@wallstreetcappers
The difference was the economy was never fully shut down like it was during covid and printing wasn't out of control to the point that it would immediately affect inflation in the relative short timeframe. Covid put a stop to a well oiled machine that was designed to never turn off. The US and the world didn't have a text book answer on how to keep everything moving smoothly during a full shut down so the answer was to print so people could afford the basics needed to survive. You give people "free" money, people will spend it chasing goods and services. Giving the bare min to pay their bills or else banks would crumble. Money never sleeps, but the economy had to. The problem was, everyone got greedy with fresh money and they wanted as much as they can get. So prices increased under the guise of "supply chain issues". I would argue it was to keep profits up to keep stocks elevated because of leverage and derivatives. Nobody wanted the game to end. Energy companies are getting hit left and right from this admin so they raised prices to offset any set backs. When Pg&E gets sued, they raise prices that get passed on to their customers. If you want safer infrastructure to not get sued, you pass those costs onto the consumer.

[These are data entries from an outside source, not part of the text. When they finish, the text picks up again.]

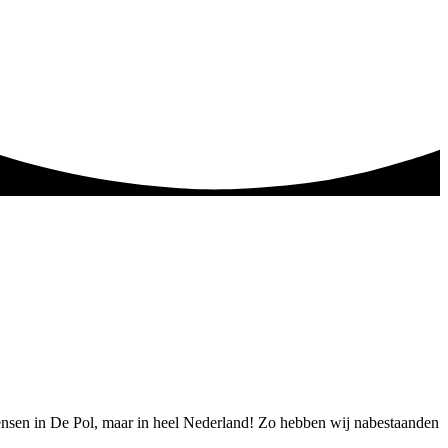
 mensen in De Pol, maar in heel Nederland! Zo hebben wij nabestaanden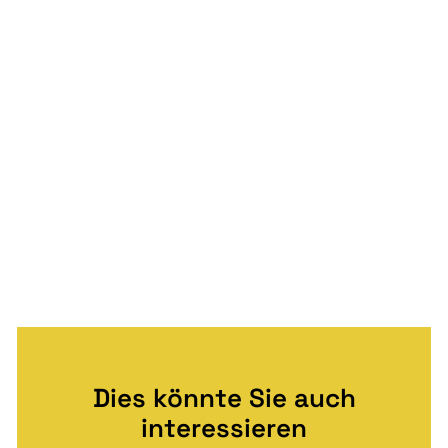
Dies könnte Sie auch
interessieren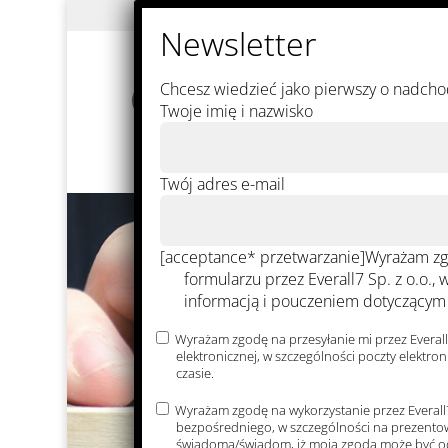
Chcesz wiedzieć jako pierwszy o nadcho
О
Новост
Twoje imię i nazwisko
фирме
Twój adres e-mail
[acceptance* przetwarzanie]Wyrażam zg
formularzu przez Everall7 Sp. z o.o.
informacją i pouczeniem dotyczącym 
Wyrażam zgodę na przesyłanie mi przez Everal
elektronicznej, w szczególności poczty elekt
czasie.
Wyrażam zgodę na wykorzystanie przez Everall
bezpośredniego, w szczególności na prezentowa
świadoma/świadom, iż moja zgoda może być o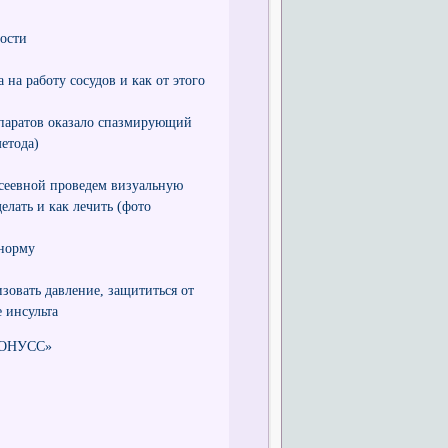
ости
 на работу сосудов и как от этого
паратов оказало спазмирующий
етода)
ксеевной проведем визуальную
елать и как лечить (фото
 норму
изовать давление, защититься от
 инсульта
ТОНУСС»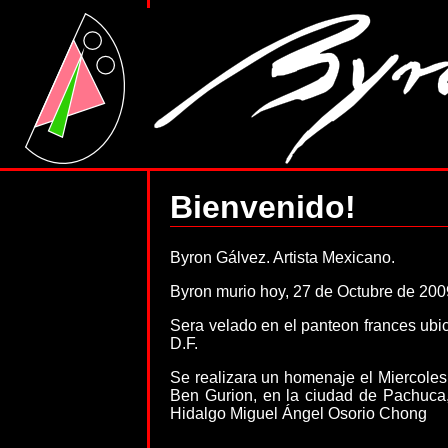
Bienvenido!
Byron Gálvez. Artista Mexicano.
Byron murio hoy, 27 de Octubre de 200
Sera velado en el panteon frances ubi
D.F.
Se realizara un homenaje el Miercoles
Ben Gurion, en la ciudad de Pachuca,
Hidalgo Miguel Ángel Osorio Chong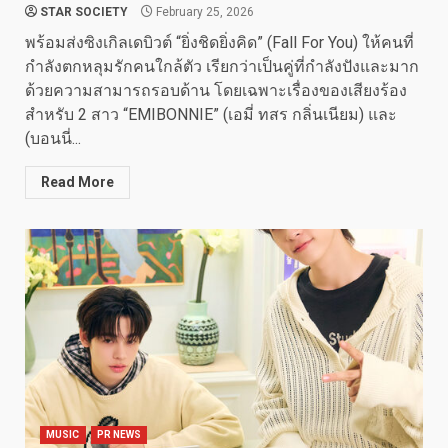
STAR SOCIETY
February 25, 2026
พร้อมส่งซิงเกิลเดบิวต์​ “ยิ่งชิดยิ่งคิด” (Fall For You) ให้คนที่
กำลังตกหลุมรักคนใกล้ตัว เรียกว่าเป็นคู่ที่กำลังปังและมาก
ด้วยความสามารถรอบด้าน โดยเฉพาะเรื่องของเสียงร้อง
สำหรับ 2 สาว “EMIBONNIE” (เอมี่ ทสร กลิ่นเนียม) และ
(บอนนี่...
Read More
MUSIC
PR NEWS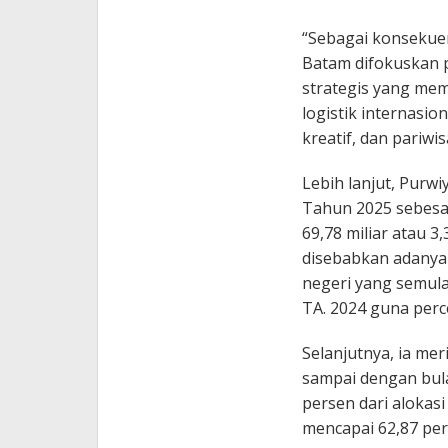
“Sebagai konsekuens
Batam difokuskan 
strategis yang mem
logistik internasion
kreatif, dan pariwi
Lebih lanjut, Pur
Tahun 2025 sebesar
69,78 miliar atau 3
disebabkan adanya
negeri yang semula
TA. 2024 guna perc
Selanjutnya, ia me
sampai dengan bula
persen dari alokas
mencapai 62,87 per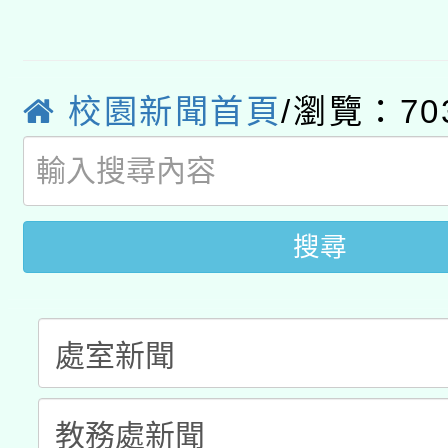
轉知教育部國民及學前
原住民族教育政策研討
年度健康促進學校輔導
函轉國立臺灣師範大學
新北市政府教育局辦理「
族教育國際趨勢與發展
業成長研習」實施計畫
校園新聞首頁
/瀏覽：70
轉知有關國立成功大學
族語言臺北學習中心11
師專業成長研習實施計
教育部國民及學前教育署「
文教學共融平台-教案
「族語學習班」招生簡章
方素養工作坊新北場」
年度COVID-19疫苗
件」活動簡章
搜尋
接種對象擴大為「滿6
接種之民眾」措施，延長
月28日止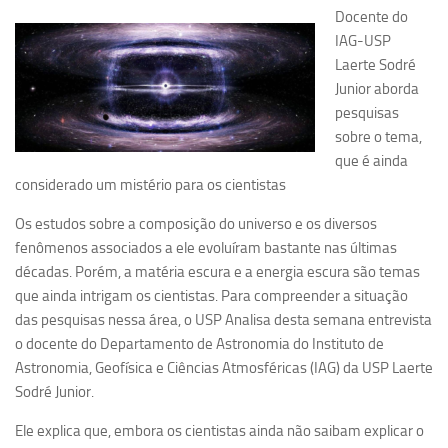
Docente do
Pesquisa
IAG-USP
Laerte Sodré
Grupos de Estudo
Junior aborda
Carreira Docente de Impacto
pesquisas
Ciência, Arte, Educação e Sociedade: CienArtES
sobre o tema,
que é ainda
Grupo de Estudos Avançados em Tecnologia e Informação
considerado um mistério para os cientistas
em Saúde com foco em Populações Vulneráveis
(Confluencia)
Os estudos sobre a composição do universo e os diversos
Grupos de estudo encerrados
fenômenos associados a ele evoluíram bastante nas últimas
décadas. Porém, a matéria escura e a energia escura são temas
Grupos de Pesquisa
que ainda intrigam os cientistas. Para compreender a situação
Criminologia Experimental e Segurança Pública
das pesquisas nessa área, o USP Analisa desta semana entrevista
Direito e Tecnologia (Tech Law)
o docente do Departamento de Astronomia do Instituto de
Astronomia, Geofísica e Ciências Atmosféricas (IAG) da USP Laerte
Grupo de Pesquisa GPUBLIC – Centro de Estudos em Gestão
Sodré Junior.
e Políticas Públicas Contemporâneas
Grupos de pesquisa encerrados
Ele explica que, embora os cientistas ainda não saibam explicar o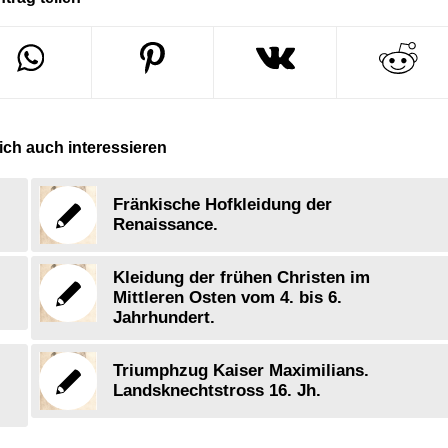
ch auch interessieren
Fränkische Hofkleidung der
Renaissance.
Kleidung der frühen Christen im
Mittleren Osten vom 4. bis 6.
Jahrhundert.
Triumphzug Kaiser Maximilians.
Landsknechtstross 16. Jh.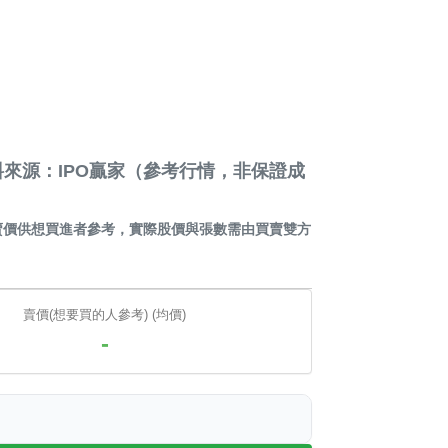
來源：IPO贏家（參考行情，非保證成
賣價供想買進者參考，實際股價與張數需由買賣雙方
賣價(想要買的人參考) (均價)
-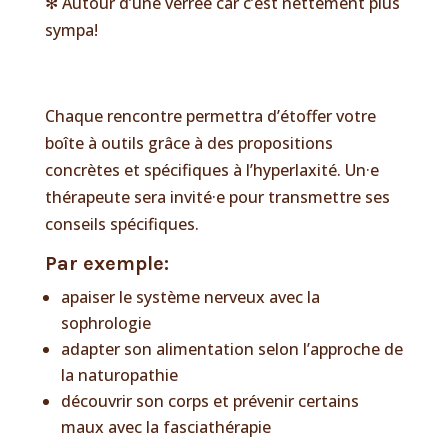
✻ Autour d’une verrée car c’est nettement plus
sympa!
Chaque rencontre permettra d’étoffer votre
boîte à outils grâce à des propositions
concrètes et spécifiques à l’hyperlaxité. Un·e
thérapeute sera invité·e pour transmettre ses
conseils spécifiques.
Par exemple:
apaiser le système nerveux avec la
sophrologie
adapter son alimentation selon l’approche de
la naturopathie
découvrir son corps et prévenir certains
maux avec la fasciathérapie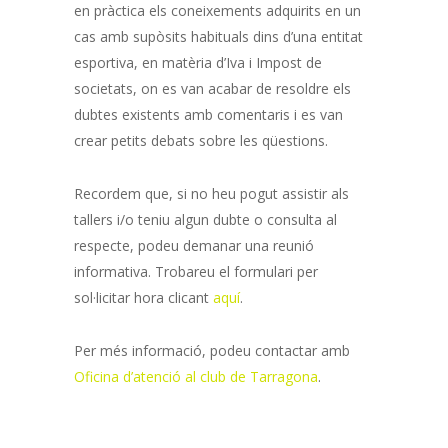
en pràctica els coneixements adquirits en un
cas amb supòsits habituals dins d’una entitat
esportiva, en matèria d’Iva i Impost de
societats, on es van acabar de resoldre els
dubtes existents amb comentaris i es van
crear petits debats sobre les qüestions.
Recordem que, si no heu pogut assistir als
tallers i/o teniu algun dubte o consulta al
respecte, podeu demanar una reunió
informativa. Trobareu el formulari per
sol·licitar hora clicant
aquí
.
Per més informació, podeu contactar amb
Oficina d’atenció al club de Tarragona
.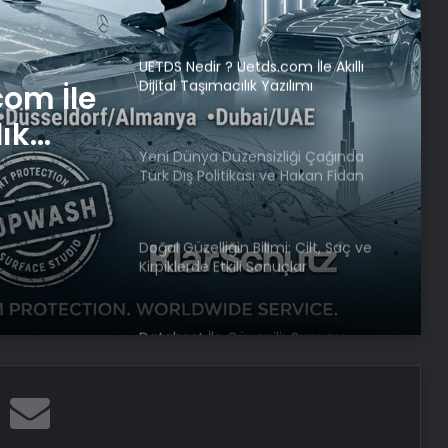
Tasarım Ajansı
UETDS Nedir ? Uetds.com İle Akıllı
Dijital Taşımacılık Yazılımı
com İle
lık
Yeni Dünya Düzensizliği Çağında
Türk Dış Politikası ve Hakan Fidan
Faktörü
Doğal Güzelliğin Bilimi: Cilt, Saç ve
Kirpiklerde Etkili Sonuçlar
Datahost İle Güvenilir Sunucu
Hizmetleri
Özgür Özel: CHP provokasyonla
susturulamaz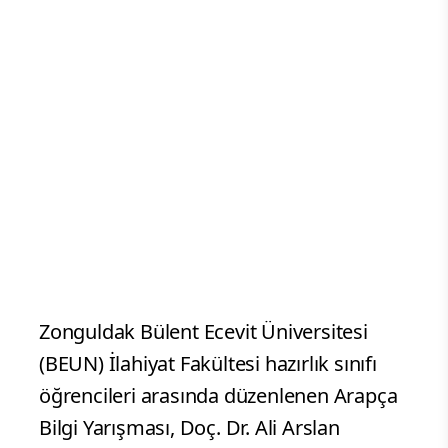
Zonguldak Bülent Ecevit Üniversitesi
(BEUN) İlahiyat Fakültesi hazırlık sınıfı
öğrencileri arasında düzenlenen Arapça
Bilgi Yarışması, Doç. Dr. Ali Arslan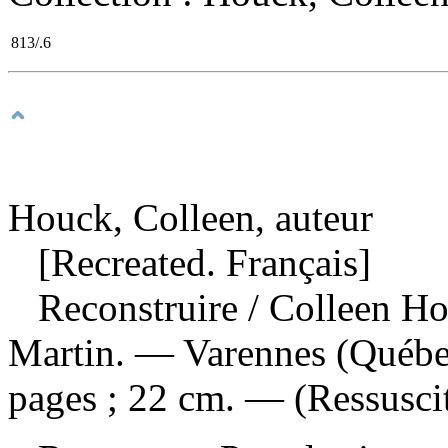
813/.6
Houck, Colleen, auteur
[Recreated. Français]
Reconstruire
/ Colleen Hou
Martin. — Varennes (Québe
pages ; 22 cm. — (Ressusci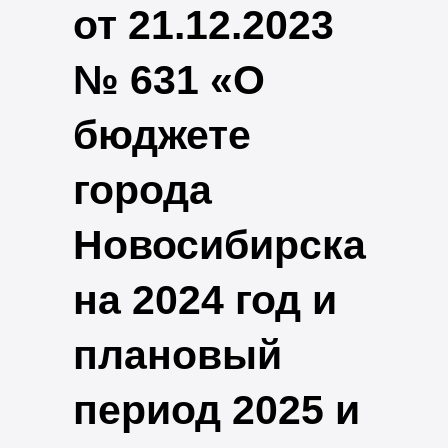
от 21.12.2023
№ 631 «О
бюджете
города
Новосибирска
на 2024 год и
плановый
период 2025 и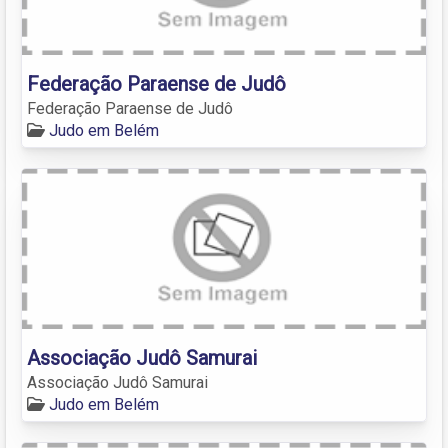
Federação Paraense de Judô
Federação Paraense de Judô
Judo em Belém
Associação Judô Samurai
Associação Judô Samurai
Judo em Belém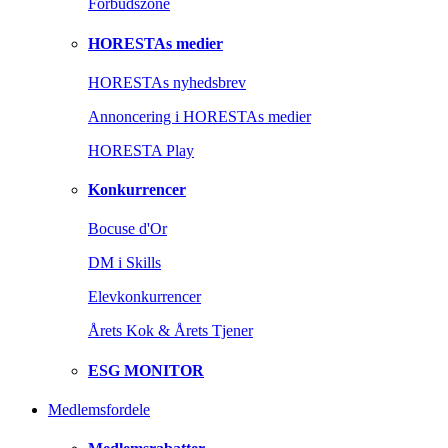
Forbudszone
HORESTAs medier
HORESTAs nyhedsbrev
Annoncering i HORESTAs medier
HORESTA Play
Konkurrencer
Bocuse d'Or
DM i Skills
Elevkonkurrencer
Årets Kok & Årets Tjener
ESG MONITOR
Medlemsfordele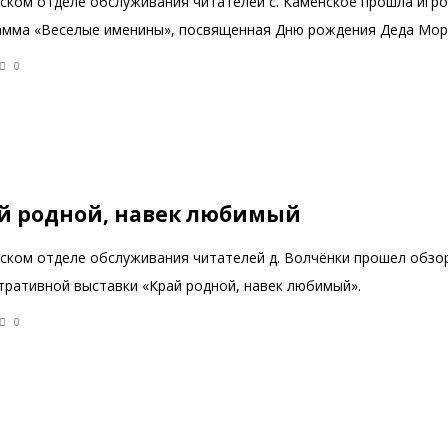
ьском отделе обслуживания читателей с. Каменское прошла игр
амма «Веселые именины», посвященная Дню рождения Деда Мор
0
й родной, навек любимый
ьском отделе обслуживания читателей д. Волчёнки прошел обзо
тративной выставки «Край родной, навек любимый».
0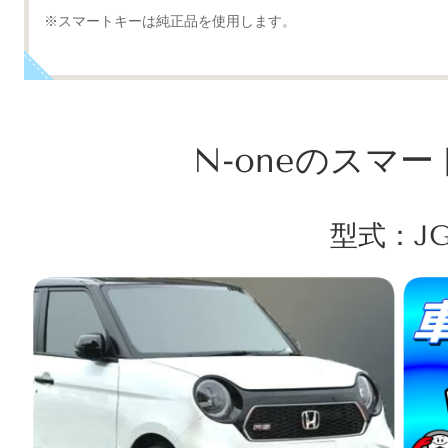
※スマートキーは純正品を使用します。
N-oneのスマ
型式：JG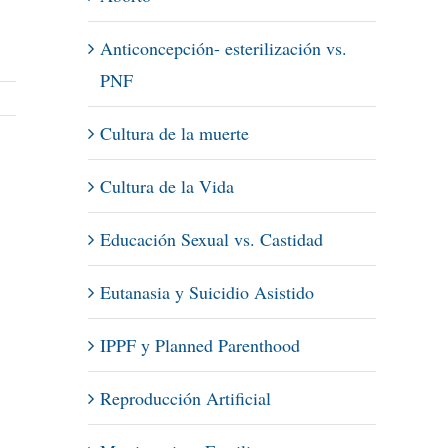
Anticoncepción- esterilización vs.
PNF
Cultura de la muerte
Cultura de la Vida
Educación Sexual vs. Castidad
Eutanasia y Suicidio Asistido
IPPF y Planned Parenthood
Reproducción Artificial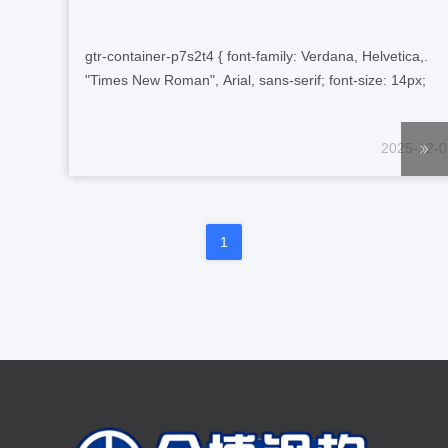
.gtr-container-p7s2t4 { font-family: Verdana, Helvetica,
"Times New Roman", Arial, sans-serif; font-size: 14px;
line-height: 1.6; color: #333; padding: 16px; box-sizing:
border-box; overflow-x: auto; } .gtr-container-p7s2t4 p {
2025-12-0
margin-bottom: 1em; text-align: left !important; word-
break: normal; ...
1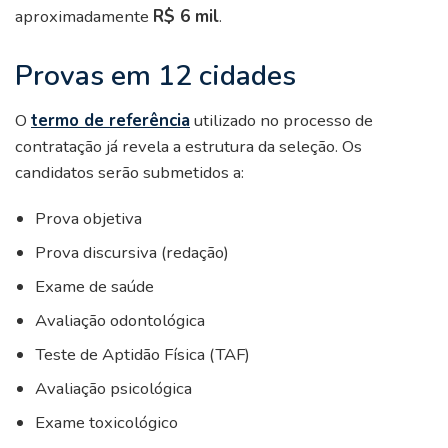
aproximadamente
R$ 6 mil
.
Provas em 12 cidades
O
termo de referência
utilizado no processo de
contratação já revela a estrutura da seleção. Os
candidatos serão submetidos a:
Prova objetiva
Prova discursiva (redação)
Exame de saúde
Avaliação odontológica
Teste de Aptidão Física (TAF)
Avaliação psicológica
Exame toxicológico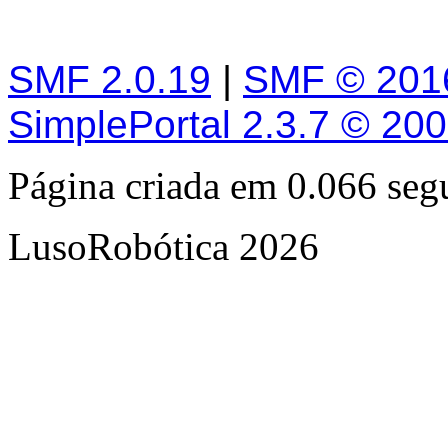
SMF 2.0.19
|
SMF © 201
SimplePortal 2.3.7 © 20
Página criada em 0.066 se
LusoRobótica 2026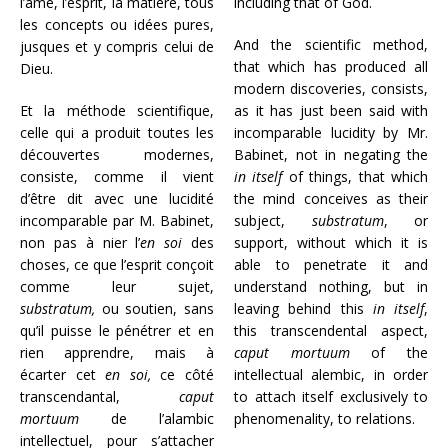
l’âme, l’esprit, la matière, tous
including that of God.
les concepts ou idées pures,
And the scientific method,
jusques et y compris celui de
that which has produced all
Dieu.
modern discoveries, consists,
Et la méthode scientifique,
as it has just been said with
celle qui a produit toutes les
incomparable lucidity by Mr.
découvertes modernes,
Babinet, not in negating the
consiste, comme il vient
in itself
of things, that which
d’être dit avec une lucidité
the mind conceives as their
incomparable par M. Babinet,
subject,
substratum
, or
non pas à nier l’
en soi
des
support, without which it is
choses, ce que l’esprit conçoit
able to penetrate it and
comme leur sujet,
understand nothing, but in
substratum,
ou soutien, sans
leaving behind this
in itself
,
qu’il puisse le pénétrer et en
this transcendental aspect,
rien apprendre, mais à
caput mortuum
of the
écarter cet
en soi,
ce côté
intellectual alembic, in order
transcendantal,
caput
to attach itself exclusively to
mortuum
de l’alambic
phenomenality, to relations.
intellectuel, pour s’attacher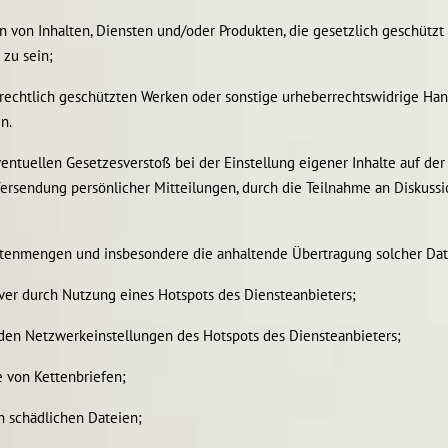
en von Inhalten, Diensten und/oder Produkten, die gesetzlich geschützt 
 zu sein;
rechtlich geschützten Werken oder sonstige urheberrechtswidrige Han
n.
tuellen Gesetzesverstoß bei der Einstellung eigener Inhalte auf der 
rsendung persönlicher Mitteilungen, durch die Teilnahme an Diskussio
Datenmengen und insbesondere die anhaltende Übertragung solcher D
rver durch Nutzung eines Hotspots des Diensteanbieters;
den Netzwerkeinstellungen des Hotspots des Diensteanbieters;
e von Kettenbriefen;
en schädlichen Dateien;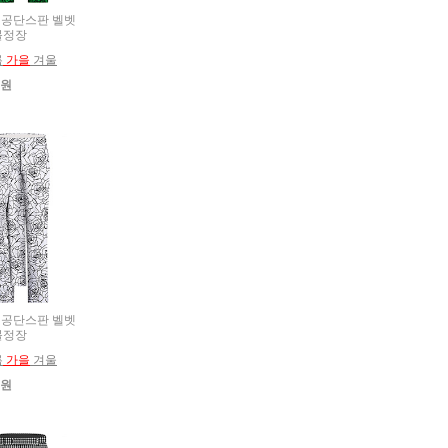
추복 공단스판 벨벳
블정장
름
가을
겨울
0원
추복 공단스판 벨벳
블정장
름
가을
겨울
0원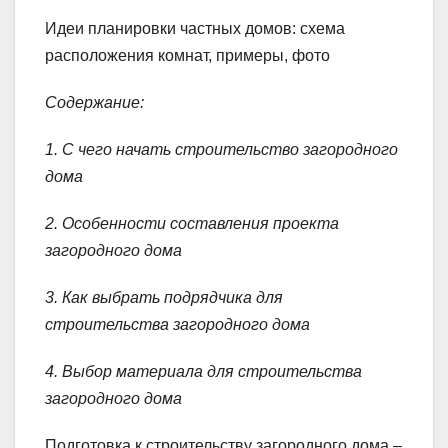
Идеи планировки частных домов: схема
расположения комнат, примеры, фото
Содержание:
1. С чего начать строительство загородного
дома
2. Особенности составления проекта
загородного дома
3. Как выбрать подрядчика для
строительства загородного дома
4. Выбор материала для строительства
загородного дома
Подготовка к строительству загородного дома –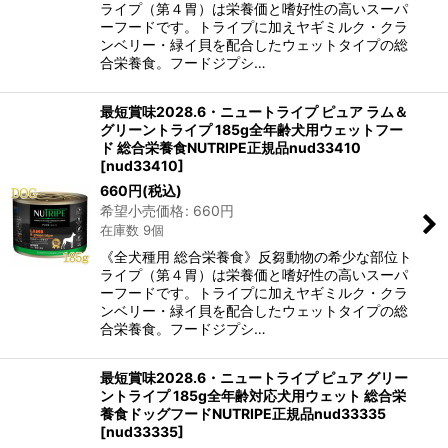
ライプ（第４胃）は栄養価と嗜好性の高いスーパ
ーフードです。トライプに加えヤギミルク・クラ
ンベリー・緑イ貝を配合したウェットタイプの総
合栄養食。フードジプシ…
最短賞味2028.6・ニュートライプ ピュア ラム＆
グリーントライプ 185g全年齢犬用ウェットフー
ド 総合栄養食NUTRIPE正規品nud33410
[
nud33410
]
660
円
(税込)
希望小売価格
:
660
円
在庫数 9個
《全犬種用 総合栄養食》反芻動物の希少な部位ト
ライプ（第４胃）は栄養価と嗜好性の高いスーパ
ーフードです。トライプに加えヤギミルク・クラ
ンベリー・緑イ貝を配合したウェットタイプの総
合栄養食。フードジプシ…
最短賞味2028.6・ニュートライプ ピュア グリー
ントライプ 185g全年齢対応犬用ウェット 総合栄
養食ドッグフードNUTRIPE正規品nud33335
[
nud33335
]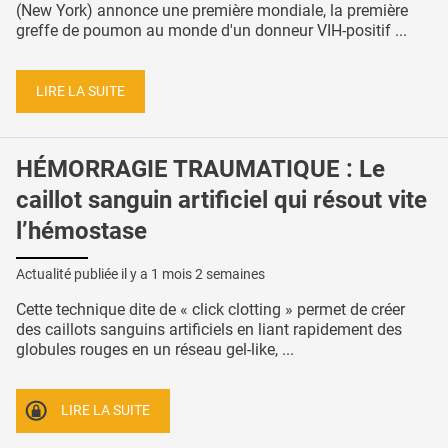
(New York) annonce une première mondiale, la première
greffe de poumon au monde d'un donneur VIH-positif ...
LIRE LA SUITE
HÉMORRAGIE TRAUMATIQUE : Le
caillot sanguin artificiel qui résout vite
l’hémostase
Actualité publiée il y a
1 mois 2 semaines
Cette technique dite de « click clotting » permet de créer
des caillots sanguins artificiels en liant rapidement des
globules rouges en un réseau gel-like, ...
LIRE LA SUITE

The answer to your question....money is fake. Money is a theory. It's too complex to answer some of your questions and nobody might actually have the answers. Do you? Is the derivatives market real money, or is it used as leverage that can cause extreme harm if tilted in the wrong direction? Why do we have a derivatives market? The money machine has to keep moving to prop everything up and the derivatives market is that water balloon that got left on the running faucet, the water is always running, it's just a matter of how fast and slowly that balloon gets filled before it pops.